EXERCISE INPUTS →
"""

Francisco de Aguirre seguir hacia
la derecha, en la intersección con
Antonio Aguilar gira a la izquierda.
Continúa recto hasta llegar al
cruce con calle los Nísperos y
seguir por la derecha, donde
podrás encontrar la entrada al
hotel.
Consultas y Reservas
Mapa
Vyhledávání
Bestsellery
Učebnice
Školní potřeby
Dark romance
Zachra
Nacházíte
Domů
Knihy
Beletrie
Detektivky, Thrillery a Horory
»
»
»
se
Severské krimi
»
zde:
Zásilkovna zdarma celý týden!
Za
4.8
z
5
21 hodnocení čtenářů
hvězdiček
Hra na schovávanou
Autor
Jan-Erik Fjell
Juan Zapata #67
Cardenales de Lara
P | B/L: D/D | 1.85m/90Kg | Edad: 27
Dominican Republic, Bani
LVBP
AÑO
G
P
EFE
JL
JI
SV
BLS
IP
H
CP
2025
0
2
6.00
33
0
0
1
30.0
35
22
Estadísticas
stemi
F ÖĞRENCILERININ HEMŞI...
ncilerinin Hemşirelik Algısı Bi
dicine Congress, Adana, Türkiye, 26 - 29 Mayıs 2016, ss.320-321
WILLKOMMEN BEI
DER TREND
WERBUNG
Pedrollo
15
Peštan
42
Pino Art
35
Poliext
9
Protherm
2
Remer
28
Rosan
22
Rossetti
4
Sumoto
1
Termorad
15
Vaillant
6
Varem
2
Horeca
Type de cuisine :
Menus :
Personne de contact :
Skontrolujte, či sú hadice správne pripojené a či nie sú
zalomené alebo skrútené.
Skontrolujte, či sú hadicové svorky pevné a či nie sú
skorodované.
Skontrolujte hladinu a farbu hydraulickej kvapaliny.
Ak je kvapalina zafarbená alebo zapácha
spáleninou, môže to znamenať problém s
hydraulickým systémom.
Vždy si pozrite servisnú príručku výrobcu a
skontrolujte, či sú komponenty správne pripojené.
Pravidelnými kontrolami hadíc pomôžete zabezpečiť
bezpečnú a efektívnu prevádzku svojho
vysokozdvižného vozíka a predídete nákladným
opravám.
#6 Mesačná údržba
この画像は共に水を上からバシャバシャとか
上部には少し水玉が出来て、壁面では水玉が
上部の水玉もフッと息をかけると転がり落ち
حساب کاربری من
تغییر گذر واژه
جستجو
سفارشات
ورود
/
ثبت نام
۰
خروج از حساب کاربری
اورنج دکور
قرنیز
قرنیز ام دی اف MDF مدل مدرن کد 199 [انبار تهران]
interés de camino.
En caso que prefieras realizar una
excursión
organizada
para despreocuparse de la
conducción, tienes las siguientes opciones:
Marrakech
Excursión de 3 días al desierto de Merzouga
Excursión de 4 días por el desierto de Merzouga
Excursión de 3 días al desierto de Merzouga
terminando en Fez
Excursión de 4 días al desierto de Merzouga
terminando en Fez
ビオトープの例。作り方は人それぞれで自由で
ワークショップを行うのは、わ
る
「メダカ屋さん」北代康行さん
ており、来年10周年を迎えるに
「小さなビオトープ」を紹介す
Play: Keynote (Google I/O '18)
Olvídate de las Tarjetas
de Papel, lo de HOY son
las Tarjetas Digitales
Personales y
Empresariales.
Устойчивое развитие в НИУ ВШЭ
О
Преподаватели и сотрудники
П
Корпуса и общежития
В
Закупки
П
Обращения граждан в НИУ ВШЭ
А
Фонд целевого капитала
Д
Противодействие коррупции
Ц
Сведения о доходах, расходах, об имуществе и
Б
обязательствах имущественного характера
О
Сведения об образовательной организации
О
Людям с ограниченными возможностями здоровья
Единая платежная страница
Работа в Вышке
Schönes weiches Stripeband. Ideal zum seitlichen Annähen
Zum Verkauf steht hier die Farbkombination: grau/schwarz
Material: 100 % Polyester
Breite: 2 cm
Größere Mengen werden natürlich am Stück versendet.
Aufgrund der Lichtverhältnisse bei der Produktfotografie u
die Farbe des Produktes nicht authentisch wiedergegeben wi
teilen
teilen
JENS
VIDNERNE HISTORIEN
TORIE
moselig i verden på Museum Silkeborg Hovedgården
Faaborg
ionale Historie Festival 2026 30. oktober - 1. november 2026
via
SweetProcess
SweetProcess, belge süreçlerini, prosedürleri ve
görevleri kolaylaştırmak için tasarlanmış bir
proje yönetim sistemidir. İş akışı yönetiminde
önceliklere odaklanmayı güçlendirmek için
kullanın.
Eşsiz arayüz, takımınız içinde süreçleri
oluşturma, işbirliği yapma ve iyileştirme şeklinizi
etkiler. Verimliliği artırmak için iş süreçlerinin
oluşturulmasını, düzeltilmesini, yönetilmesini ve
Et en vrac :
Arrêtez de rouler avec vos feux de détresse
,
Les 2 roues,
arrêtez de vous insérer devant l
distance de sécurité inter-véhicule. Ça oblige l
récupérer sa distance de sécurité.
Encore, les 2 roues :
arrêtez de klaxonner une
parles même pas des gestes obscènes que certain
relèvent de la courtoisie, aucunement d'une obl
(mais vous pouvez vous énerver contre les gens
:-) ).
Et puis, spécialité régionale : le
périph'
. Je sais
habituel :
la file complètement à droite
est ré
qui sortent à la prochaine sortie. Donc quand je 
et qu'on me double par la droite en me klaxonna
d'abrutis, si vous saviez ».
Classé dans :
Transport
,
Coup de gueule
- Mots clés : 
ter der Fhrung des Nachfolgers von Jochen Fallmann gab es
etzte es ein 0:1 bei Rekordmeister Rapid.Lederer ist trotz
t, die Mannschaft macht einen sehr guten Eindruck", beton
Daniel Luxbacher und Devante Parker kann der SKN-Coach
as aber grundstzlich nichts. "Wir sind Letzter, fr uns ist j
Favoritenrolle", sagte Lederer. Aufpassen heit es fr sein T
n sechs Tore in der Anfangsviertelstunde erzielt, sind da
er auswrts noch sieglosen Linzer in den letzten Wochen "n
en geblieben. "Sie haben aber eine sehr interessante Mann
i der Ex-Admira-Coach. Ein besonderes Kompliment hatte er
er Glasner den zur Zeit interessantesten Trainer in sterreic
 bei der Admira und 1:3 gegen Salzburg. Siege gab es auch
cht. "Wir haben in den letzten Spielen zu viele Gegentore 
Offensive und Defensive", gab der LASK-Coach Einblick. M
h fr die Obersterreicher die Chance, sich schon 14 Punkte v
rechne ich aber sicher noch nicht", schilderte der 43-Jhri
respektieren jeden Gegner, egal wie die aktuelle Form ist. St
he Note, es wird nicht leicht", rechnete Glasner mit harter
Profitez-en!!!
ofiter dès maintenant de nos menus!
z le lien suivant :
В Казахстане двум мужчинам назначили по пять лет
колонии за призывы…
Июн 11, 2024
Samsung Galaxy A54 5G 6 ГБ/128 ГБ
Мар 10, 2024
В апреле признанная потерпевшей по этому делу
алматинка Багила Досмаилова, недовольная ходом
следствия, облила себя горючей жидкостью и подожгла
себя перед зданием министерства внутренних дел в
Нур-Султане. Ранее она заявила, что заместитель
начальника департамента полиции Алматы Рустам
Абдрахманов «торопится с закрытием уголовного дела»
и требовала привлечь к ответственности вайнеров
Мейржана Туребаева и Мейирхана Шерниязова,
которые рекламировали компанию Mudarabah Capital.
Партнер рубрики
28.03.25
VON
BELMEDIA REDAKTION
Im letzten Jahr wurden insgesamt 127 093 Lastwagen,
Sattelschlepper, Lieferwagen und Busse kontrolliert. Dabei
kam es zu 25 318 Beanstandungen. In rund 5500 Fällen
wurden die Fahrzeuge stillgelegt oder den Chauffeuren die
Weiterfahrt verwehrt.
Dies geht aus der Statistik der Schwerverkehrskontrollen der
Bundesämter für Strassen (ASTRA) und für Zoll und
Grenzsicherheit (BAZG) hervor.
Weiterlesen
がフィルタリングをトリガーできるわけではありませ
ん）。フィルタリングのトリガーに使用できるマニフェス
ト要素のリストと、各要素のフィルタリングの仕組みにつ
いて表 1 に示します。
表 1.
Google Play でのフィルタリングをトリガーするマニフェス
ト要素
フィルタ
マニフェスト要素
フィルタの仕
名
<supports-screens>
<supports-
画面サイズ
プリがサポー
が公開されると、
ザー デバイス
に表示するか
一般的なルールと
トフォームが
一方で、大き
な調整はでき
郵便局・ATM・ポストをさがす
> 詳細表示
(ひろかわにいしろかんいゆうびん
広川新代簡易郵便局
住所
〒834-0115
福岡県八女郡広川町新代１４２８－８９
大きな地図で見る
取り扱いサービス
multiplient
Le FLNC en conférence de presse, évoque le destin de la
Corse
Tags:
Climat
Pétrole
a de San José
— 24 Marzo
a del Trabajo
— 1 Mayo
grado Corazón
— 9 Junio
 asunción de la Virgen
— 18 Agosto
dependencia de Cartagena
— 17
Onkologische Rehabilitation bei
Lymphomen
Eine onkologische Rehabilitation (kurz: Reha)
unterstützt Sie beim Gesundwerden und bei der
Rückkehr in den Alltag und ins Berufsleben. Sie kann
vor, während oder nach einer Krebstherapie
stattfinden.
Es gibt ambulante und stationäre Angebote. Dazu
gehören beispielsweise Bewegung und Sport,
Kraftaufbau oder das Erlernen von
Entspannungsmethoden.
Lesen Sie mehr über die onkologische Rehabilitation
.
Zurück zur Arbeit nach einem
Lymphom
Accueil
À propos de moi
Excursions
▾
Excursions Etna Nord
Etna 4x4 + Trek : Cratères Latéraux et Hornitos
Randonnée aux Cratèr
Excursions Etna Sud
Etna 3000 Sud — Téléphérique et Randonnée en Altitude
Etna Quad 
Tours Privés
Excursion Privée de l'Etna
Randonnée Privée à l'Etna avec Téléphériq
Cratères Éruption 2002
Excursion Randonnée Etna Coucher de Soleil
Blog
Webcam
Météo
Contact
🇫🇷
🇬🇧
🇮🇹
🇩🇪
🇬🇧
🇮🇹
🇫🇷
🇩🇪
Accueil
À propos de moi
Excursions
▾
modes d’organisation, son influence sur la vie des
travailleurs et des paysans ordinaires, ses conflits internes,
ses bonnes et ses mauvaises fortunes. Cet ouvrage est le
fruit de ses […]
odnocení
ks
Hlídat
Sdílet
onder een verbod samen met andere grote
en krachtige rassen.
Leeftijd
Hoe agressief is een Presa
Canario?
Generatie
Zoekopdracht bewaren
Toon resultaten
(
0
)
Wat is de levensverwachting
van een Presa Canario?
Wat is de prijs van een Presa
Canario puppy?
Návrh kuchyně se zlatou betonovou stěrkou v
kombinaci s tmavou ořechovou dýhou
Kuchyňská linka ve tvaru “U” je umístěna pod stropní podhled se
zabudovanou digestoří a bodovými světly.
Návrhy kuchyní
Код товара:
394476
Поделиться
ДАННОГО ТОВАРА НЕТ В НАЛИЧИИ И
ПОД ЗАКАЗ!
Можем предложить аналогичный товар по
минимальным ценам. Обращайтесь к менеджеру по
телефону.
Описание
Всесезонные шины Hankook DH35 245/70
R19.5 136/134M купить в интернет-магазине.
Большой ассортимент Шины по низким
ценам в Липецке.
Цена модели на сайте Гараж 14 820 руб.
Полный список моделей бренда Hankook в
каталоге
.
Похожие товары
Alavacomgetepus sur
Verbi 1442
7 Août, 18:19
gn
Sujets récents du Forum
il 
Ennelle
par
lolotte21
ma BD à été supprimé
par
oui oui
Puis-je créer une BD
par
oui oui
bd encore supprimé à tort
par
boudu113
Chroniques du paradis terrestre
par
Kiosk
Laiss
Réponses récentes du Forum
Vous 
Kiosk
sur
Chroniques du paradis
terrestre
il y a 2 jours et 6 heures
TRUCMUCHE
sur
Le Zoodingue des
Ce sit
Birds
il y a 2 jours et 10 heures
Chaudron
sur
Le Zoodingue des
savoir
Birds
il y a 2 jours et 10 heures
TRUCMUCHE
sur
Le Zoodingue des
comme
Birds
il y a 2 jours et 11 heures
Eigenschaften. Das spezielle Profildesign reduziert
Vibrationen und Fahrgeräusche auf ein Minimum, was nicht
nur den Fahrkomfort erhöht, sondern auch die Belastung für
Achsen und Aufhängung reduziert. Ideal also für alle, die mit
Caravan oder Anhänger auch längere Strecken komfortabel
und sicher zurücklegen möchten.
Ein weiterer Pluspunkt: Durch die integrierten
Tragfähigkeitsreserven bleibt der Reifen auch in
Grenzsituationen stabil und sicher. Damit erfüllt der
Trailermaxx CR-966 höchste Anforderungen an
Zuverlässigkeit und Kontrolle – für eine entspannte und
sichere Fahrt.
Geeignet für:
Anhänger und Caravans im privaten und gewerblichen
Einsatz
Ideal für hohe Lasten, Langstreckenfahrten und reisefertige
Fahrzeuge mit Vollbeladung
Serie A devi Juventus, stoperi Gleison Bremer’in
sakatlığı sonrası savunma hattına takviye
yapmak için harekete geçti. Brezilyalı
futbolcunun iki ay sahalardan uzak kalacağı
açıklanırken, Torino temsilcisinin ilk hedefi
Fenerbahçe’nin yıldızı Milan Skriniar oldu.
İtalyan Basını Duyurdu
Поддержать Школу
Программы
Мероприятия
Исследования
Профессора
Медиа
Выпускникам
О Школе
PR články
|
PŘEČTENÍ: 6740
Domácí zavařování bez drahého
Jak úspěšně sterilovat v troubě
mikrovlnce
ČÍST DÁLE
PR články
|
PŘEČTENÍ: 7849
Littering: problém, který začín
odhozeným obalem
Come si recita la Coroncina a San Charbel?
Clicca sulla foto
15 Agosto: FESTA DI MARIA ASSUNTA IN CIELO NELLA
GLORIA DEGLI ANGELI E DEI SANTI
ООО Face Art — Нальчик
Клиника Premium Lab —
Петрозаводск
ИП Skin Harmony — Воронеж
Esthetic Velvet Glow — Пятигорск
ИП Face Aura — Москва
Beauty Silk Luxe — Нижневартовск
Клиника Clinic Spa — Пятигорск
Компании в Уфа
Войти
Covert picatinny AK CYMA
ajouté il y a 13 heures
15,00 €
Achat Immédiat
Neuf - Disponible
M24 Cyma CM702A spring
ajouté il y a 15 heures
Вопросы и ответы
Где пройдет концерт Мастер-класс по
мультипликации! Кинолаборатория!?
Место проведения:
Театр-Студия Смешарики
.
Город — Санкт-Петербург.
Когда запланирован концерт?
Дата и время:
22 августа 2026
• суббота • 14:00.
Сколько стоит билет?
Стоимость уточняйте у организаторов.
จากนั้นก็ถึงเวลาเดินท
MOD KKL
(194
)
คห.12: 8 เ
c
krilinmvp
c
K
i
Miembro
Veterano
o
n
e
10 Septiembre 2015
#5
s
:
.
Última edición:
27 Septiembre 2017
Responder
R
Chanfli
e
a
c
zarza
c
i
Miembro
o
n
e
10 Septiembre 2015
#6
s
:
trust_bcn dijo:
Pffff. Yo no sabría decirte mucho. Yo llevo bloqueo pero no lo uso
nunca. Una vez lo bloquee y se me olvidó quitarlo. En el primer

"""

TASK REQUIREMENTS →
For the word "oder", report how many lines of the records contain it; respond with the number only.

YOUR RESPONSE →
4